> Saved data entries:
★ ★ ★
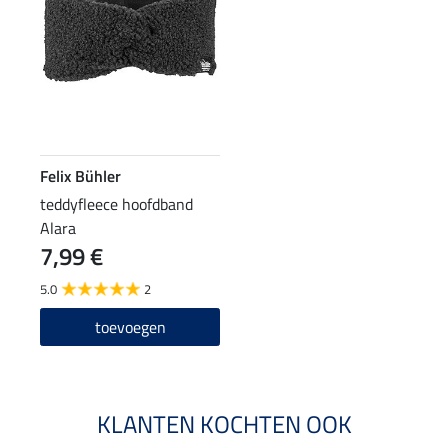
Felix Bühler
teddyfleece hoofdband
Alara
7,99 €
5.0
2
toevoegen
KLANTEN KOCHTEN OOK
★ ★ ★
> Aim of the task: Write the lines out again exactly, from the one containing "teddyfleece hoofdband" through the last line of the records, and include no other lines.

> Response to this task:
teddyfleece hoofdband
Alara
7,99 €
5.0
2
toevoegen
KLANTEN KOCHTEN OOK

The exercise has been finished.